Amid all this, the Keepers shows that people are capable of epic feats of intense and narrow focus. More and more these days we hear of another distiller marking a landmark year at work or a distillery celebrating a monumental birthday. The Keepers honours people who not only devote their career to whisky, but they pretty nearly devote their lives. Few people ever seem to leave the industry. They might move companies or get promoted, but whisky exerts a centripetal force that keeps people’s lives in a steady revolving path.

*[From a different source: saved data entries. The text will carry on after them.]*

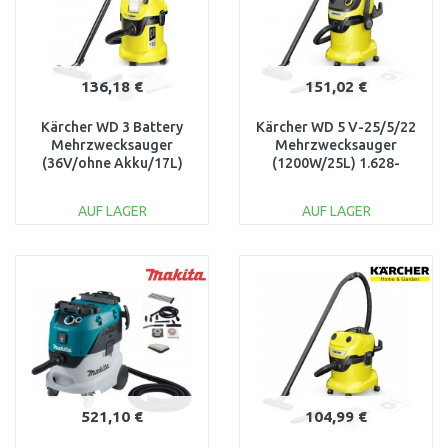
136,18 €
151,02 €
Kärcher WD 3 Battery
Kärcher WD 5 V-25/5/22
Mehrzwecksauger
Mehrzwecksauger
(36V/ohne Akku/17L)
(1200W/25L) 1.628-
1.629-910.0
300.0
AUF LAGER
AUF LAGER
IN DEN
IN DEN
WARENKORB
WARENKORB
Vergleichen
Vergleichen
521,10 €
104,99 €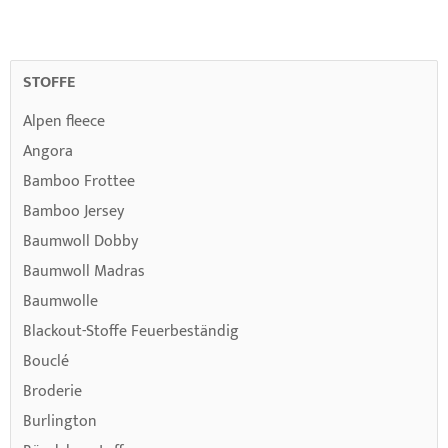
STOFFE
Alpen fleece
Angora
Bamboo Frottee
Bamboo Jersey
Baumwoll Dobby
Baumwoll Madras
Baumwolle
Blackout-Stoffe Feuerbeständig
Bouclé
Broderie
Burlington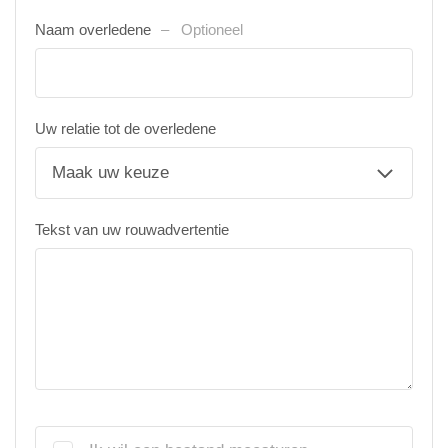
Naam overledene
Optioneel
Uw relatie tot de overledene
Tekst van uw rouwadvertentie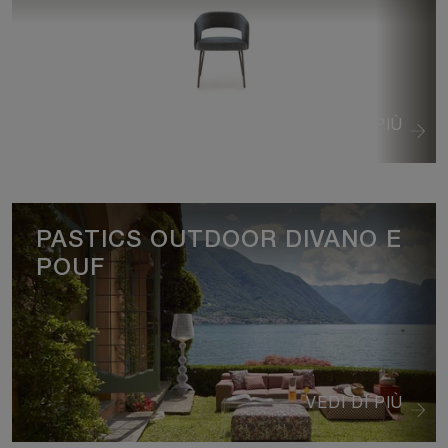
VEDI DI PIÙ
PASTICS OUTDOOR DIVANO E
POUF
VEDI DI PIÙ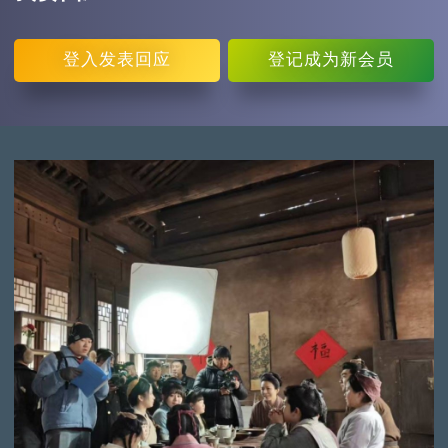
登入
发表回应
登记
成为新会员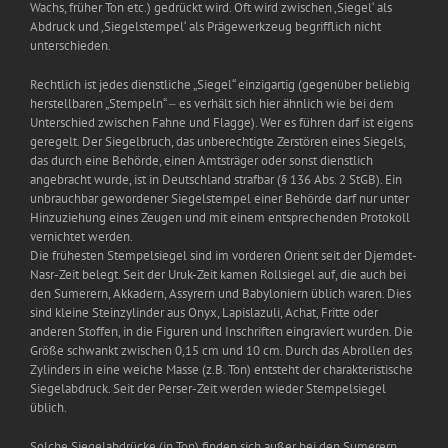
Wachs, früher Ton etc.) gedrückt wird. Oft wird zwischen ‚Siegel‘ als
Abdruck und ‚Siegelstempel‘ als Prägewerkzeug begrifflich nicht
unterschieden.
Rechtlich ist jedes dienstliche „Siegel“ einzigartig (gegenüber beliebig
herstellbaren „Stempeln“ ‒ es verhält sich hier ähnlich wie bei dem
Unterschied zwischen Fahne und Flagge). Wer es führen darf ist eigens
geregelt. Der Siegelbruch, das unberechtigte Zerstören eines Siegels,
das durch eine Behörde, einen Amtsträger oder sonst dienstlich
angebracht wurde, ist in Deutschland strafbar (§ 136 Abs. 2 StGB). Ein
unbrauchbar gewordener Siegelstempel einer Behörde darf nur unter
Hinzuziehung eines Zeugen und mit einem entsprechenden Protokoll
vernichtet werden.
Die frühesten Stempelsiegel sind im vorderen Orient seit der Djemdet-
Nasr-Zeit belegt. Seit der Uruk-Zeit kamen Rollsiegel auf, die auch bei
den Sumerern, Akkadern, Assyrern und Babyloniern üblich waren. Dies
sind kleine Steinzylinder aus Onyx, Lapislazuli, Achat, Fritte oder
anderen Stoffen, in die Figuren und Inschriften eingraviert wurden. Die
Größe schwankt zwischen 0,15 cm und 10 cm. Durch das Abrollen des
Zylinders in eine weiche Masse (z.B. Ton) entsteht der charakteristische
Siegelabdruck. Seit der Perser-Zeit werden wieder Stempelsiegel
üblich.
Solche Siegelabdrücke (in Ton) finden sich außer bei den Sumerern,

I often ask myself why this is. The hedonist might simply say: because it’s fun. Whisky folks are, arguably, more fun than wine and beer folks. (And yes, I realise that’s a rather controversial position, but it’s been my experience. That’s all.) The intellectual might say: because the history of the stuff is deep and rich. Learning about whisky always leads you to something more, something bigger, be it international relations, economics, the chemistry of the different parts of the process, music or art. And the poetic will say: because it requires patience. Because to make a fast exit defeats the purpose. Because a lifetime of commitment is required to fully understand what it means for a whisky to fully form.
Anyone in the whisky industry must be fluent in time.
Or maybe it’s because it’s such a full-body experience. Once you visit a distillery, and whisky has pervaded every one of your senses, it’s hard to shake its pull. My first distillery visit, in 2005, was Maker’s Mark in Loretto, Kentucky, the heart of horse country. The late, great Dave Pickerell, master distiller there at the time, offered me my first taste of fresh new make. It was like seeing a photo of your loved one as a child for the first time. I stood in the dim barrel warehouse and the smell, and feel, of the angels’ share entered my body and mind like some sort of poltergeist. I haven’t been able to exorcise myself of it since.